The lawsuit that led to yesterday’s decision was brought on behalf of local residents by the American Civil Liberties Union of Pennsylvania and Americans United for the Separation of Church and State. It was not clear yesterday whether the judge’s ruling would be appealed. Several members of the school board who voted for the policy were defeated in an election last month by candidates who oppose the teaching of intelligent design. Without an appeal, the case will have no formal effect in other disputes, though other judges may choose to follow Judge Jones’s reasoning.


A former board member who pushed for the intelligent-design policy, William Buckingham, said the judge’s ruling was misguided. “It seems pretty much to center on the separation of church and state. That doesn’t exist in the Constitution,” said Mr. Buckingham, who cited health problems when he resigned from the board this summer and moved to South Carolina.


Mr. Buckingham, who was among those Judge Jones accused of lying to stymie the lawsuit, reacted angrily to the charge. “If he says I’m a liar, he’s lying,” the former board member and police officer said. “I answered the questions at the time the way they asked them. If they don’t know how to ask a question, it’s not my fault.”


While the dispute is often cast as one about the teaching of intelligent design, the policy adopted by the Pennsylvania school district last year did not call for adding the alternative theory to the curriculum.
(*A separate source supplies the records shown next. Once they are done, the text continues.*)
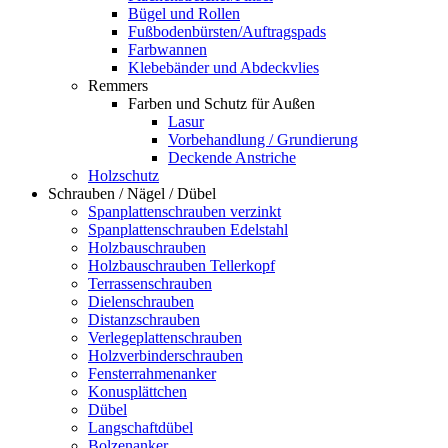
Bügel und Rollen
Fußbodenbürsten/Auftragspads
Farbwannen
Klebebänder und Abdeckvlies
Remmers
Farben und Schutz für Außen
Lasur
Vorbehandlung / Grundierung
Deckende Anstriche
Holzschutz
Schrauben / Nägel / Dübel
Spanplattenschrauben verzinkt
Spanplattenschrauben Edelstahl
Holzbauschrauben
Holzbauschrauben Tellerkopf
Terrassenschrauben
Dielenschrauben
Distanzschrauben
Verlegeplattenschrauben
Holzverbinderschrauben
Fensterrahmenanker
Konusplättchen
Dübel
Langschaftdübel
Bolzenanker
The district required that students be read a brief statement that the theory of evolution “is not a fact” and that “gaps in the theory exist for which there is no evidence.” The statement also referred students to a book, “Of Pandas and People,” for further information on intelligent design.


In an interview in August, Mr. Bush appeared to side with those who favor teaching intelligent design, though he said the matter should be left to local officials. “Both sides ought to be properly taught,” Mr. Bush said. “Part of education is to expose people to different schools of thought.”